This section provides guidelines for creating session beans in the Enterprise Server environment. This section addresses the following topics:
Information on session beans is contained in the Enterprise JavaBeans Specification, v3.1.
Like an entity bean, a session bean can access a database through Java Database Connectivity (JDBC) calls. A session bean can also provide transaction settings. These transaction settings and JDBC calls are referenced by the session bean’s container, allowing it to participate in transactions managed by the container.
The stateless container manages stateless session beans, which, by definition, do not carry client-specific states. All session beans (of a particular type) are considered equal.

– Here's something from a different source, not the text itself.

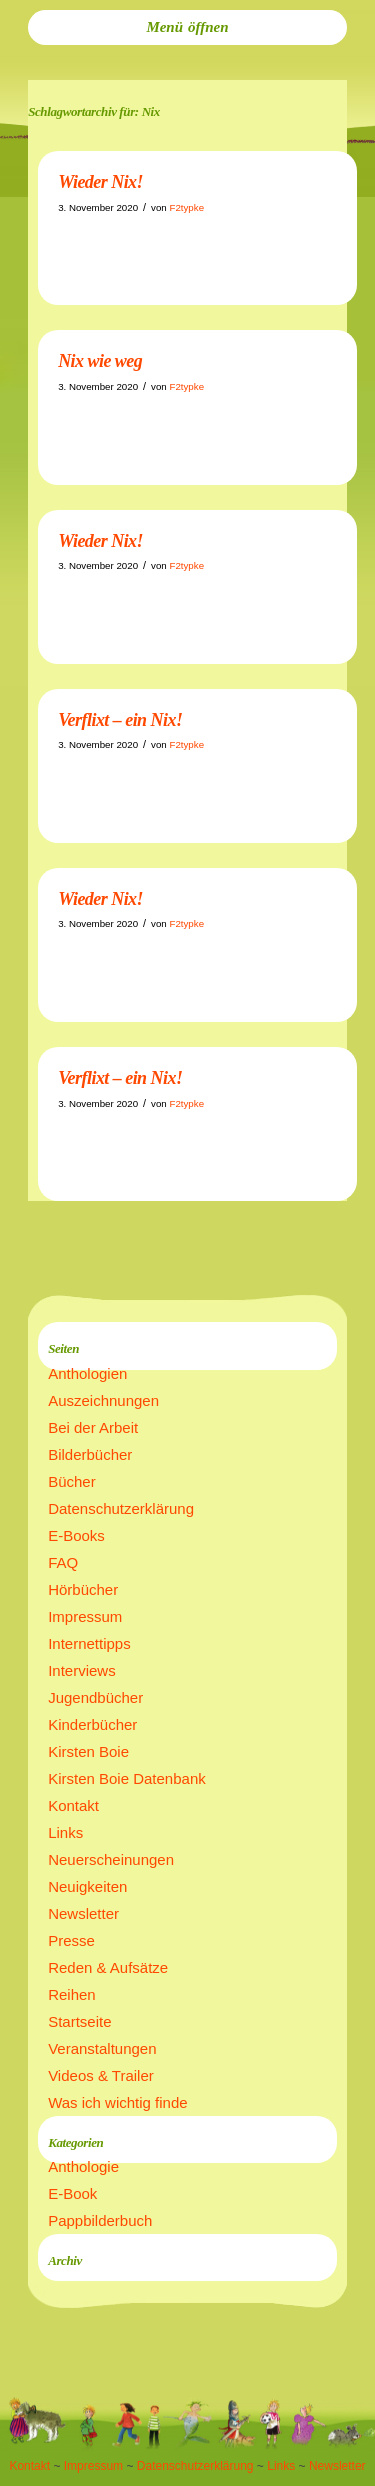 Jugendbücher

A stateless session bean container uses a bean pool to service requests. The Enterprise Server specific deployment descriptor file, sun-ejb-jar.xml, contains the properties that define the pool:
steady-pool-size
resize-quantity
max-pool-size
pool-idle-timeout-in-seconds
For more information about sun-ejb-jar.xml, see The sun-ejb-jar.xml File in Sun GlassFish Enterprise Server v3 Prelude Application Deployment Guide.
The Enterprise Server provides the wscompile and wsdeploy tools to help you implement a web service endpoint as a stateless session bean. For more information about these tools, see the Sun GlassFish Enterprise Server v3 Prelude Reference Manual.
This section discusses restrictions on developing session beans and provides some optimization guidelines.
The following restrictions on transactions are enforced by the container and must be observed as session beans are developed:
A session bean can participate in, at most, a single transaction at a time.
If a session bean is participating in a transaction, a client cannot invoke a method on the bean such that the trans-attribute element (or @TransactionAttribute annotation) in the ejb-jar.xml file would cause the container to execute the method in a different or unspecified transaction context or an exception is thrown.
If a session bean instance is participating in a transaction, a client cannot invoke the remove method on the session object’s home or business interface object, or an exception is thrown.